That leaves Richard Cockerill in charge, and a giant question mark hanging over what happens next at Welford Road. The club are [4.6] favourites to be Grand Final winners at the end of the Guinness Premiership season, but with the problems now ahead of them that has to be one to lay.

Cockerill has done the job of caretaker before, of course. And he's proved a safe pair of hands in the last couple of weeks while Meyer was making his decision about whether to come back to England.

But even he admits that the long term job is a different matter, and that can only create instability within the club for the remainder of the season. The short term impetus of a new man in charge is very quickly lost when nobody is quite sure who is making decisions, especially at a time when players are wondering and worrying about their next contract.

Cockerill has told today's papers: "It is a very different position from coaching because 50 per cent of your work is off the field, and I have to decide whether that is what I want to do. I have never courted the position. I didn't apply for the job before, or after Marcelo Loffreda left, and I am happy with what I am doing at the club."

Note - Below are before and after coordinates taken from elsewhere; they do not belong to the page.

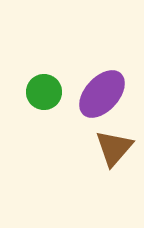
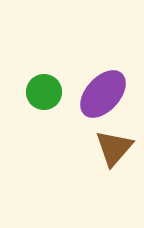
purple ellipse: moved 1 px right
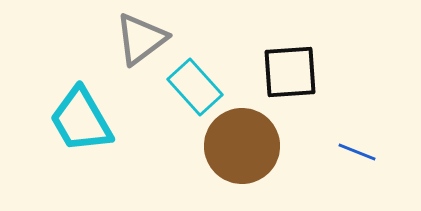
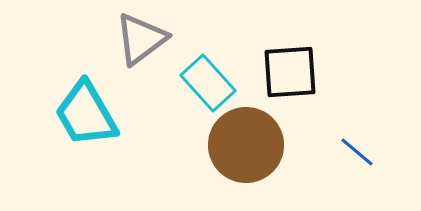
cyan rectangle: moved 13 px right, 4 px up
cyan trapezoid: moved 5 px right, 6 px up
brown circle: moved 4 px right, 1 px up
blue line: rotated 18 degrees clockwise
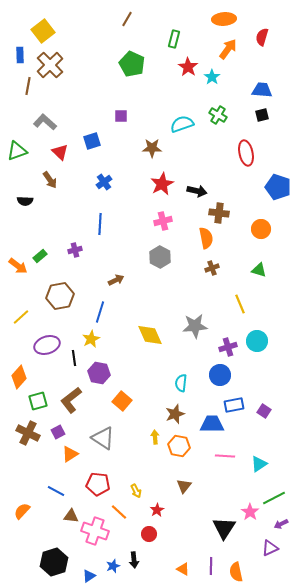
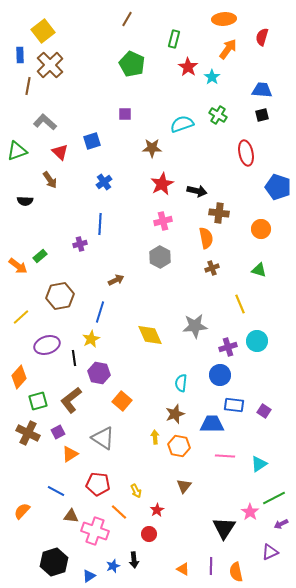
purple square at (121, 116): moved 4 px right, 2 px up
purple cross at (75, 250): moved 5 px right, 6 px up
blue rectangle at (234, 405): rotated 18 degrees clockwise
purple triangle at (270, 548): moved 4 px down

That doesn't fill you with confidence for Leicester's Heineken Cup prospects either. They are likely to switch their quarter-final against Bath to The Walkers Stadium to meet the demand for tickets, and the last thing they would want preparing for such a massive game is intrigue and gossip about who will take over.

Leicester also have a decision over whether to go with Cockerill or follow the modern trend to seek a coach from the Southern hemisphere. If that's the case then a return for Pat Howard, the Australian who took them to their last Premiership title in 2007, seems the most likely answer.

Five things you might not know about Richard Cockerill

1. Born in 1970 in the town of Rugby, he says he got his aggressive streak from competing with his brother John who was "faster, classier and cleverer at everything"


2. He worked as a cabinet maker for four years before joining Leicester Tigers aged 20


3. He won 27 England caps but was most famous for standing a yard from All Blacks hooker Norm Hewitt and eyeballing him during the Haka


4. He was dropped by Clive Woodward and never picked again as punishment for criticising the England coach in his book. "England went on to win the World Cup so who was the fool?", he admits now.


5. In his last spell as caretaker at the start of the 2007-8 season he took Tigers to top of the table despite being without 12 top players during the World Cup.